Di Solok, para partisipan bolak-balik ke beberapa titik tinggi, seperti, Angin Berhembus Aripan, Payo, Gor Batu Batupang, dan lainnya. Di titik tinggi tersebut para partisipan melihat lanskap Solok, dengan kesadaran yang beragam. Sebagian besar cara pandang ini dikunci oleh narasi perniagaan di Solok, dari catatan proyek Kurun Niaga sebelumnya. Dalam hal ini, fasilitator menerangkan beberapa dimensi waktu berdasarkan jalur perniagaan di Solok dan sekitarnya.
Dimensi waktu itu antara lain, jalur setapak dan jalur setelah penemuan batu bara Ombilin, yang terpusat di Kota Sawahlunto. Perubahan jalur ini turut membentuk garis-garis alam Solok hari ini. Dari atas kita bisa melihat beberapa pola pemukiman warga saling tarik ulur dengan kontur alam, pola kemunculan titik-titik baru, dan vegetasi umum di Solok.
Diskusi ini dibuka oleh Albert, selaku fasilitator serta kurator project, dan dilanjutkan oleh para partisipan yang saling berbagi hasil pengamatan.

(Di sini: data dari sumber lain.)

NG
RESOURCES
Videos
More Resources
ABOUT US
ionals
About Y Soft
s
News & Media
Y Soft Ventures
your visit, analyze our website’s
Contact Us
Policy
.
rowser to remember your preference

Volta yang juga terlibat pada proyek Kurun Niaga sebelumnya, melihat praktik beberapa minggu ini sebagai pengalaman yang berbeda baginya. Ia juga merupakan anak muda yang besar di Solok. Titik-titik tadi sebenarnya bukanlah hal baru baginya, tapi dengan kesadaran akan proyek Kurun Niaga ini, ia melihat kontur alam dan pemandangan ini dengan cara yang lebih berbeda. Impresi serupa juga dialami oleh kawan-kawan yang berasal dari Solok.

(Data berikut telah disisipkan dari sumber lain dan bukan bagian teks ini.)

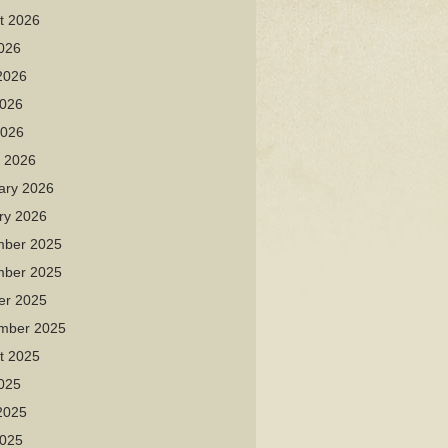
t 2026
2026
2026
026
2026
 2026
ary 2026
ry 2026
ber 2025
ber 2025
er 2025
mber 2025
t 2025
2025
2025
025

Badri, yang juga terlibat di Kurun Niaga sebelumnya, menyadari bahwa perubahan pemandangan pasca-kolonialisasi tidak hanya terjadi pada lanskap dan titik kumpul, tetapi jika kita “zoom“, perubahan juga terjadi pada pola arstitektur dan tata ruang, seperti rumah-rumah yang membelakangi sungai, dan sebagainya.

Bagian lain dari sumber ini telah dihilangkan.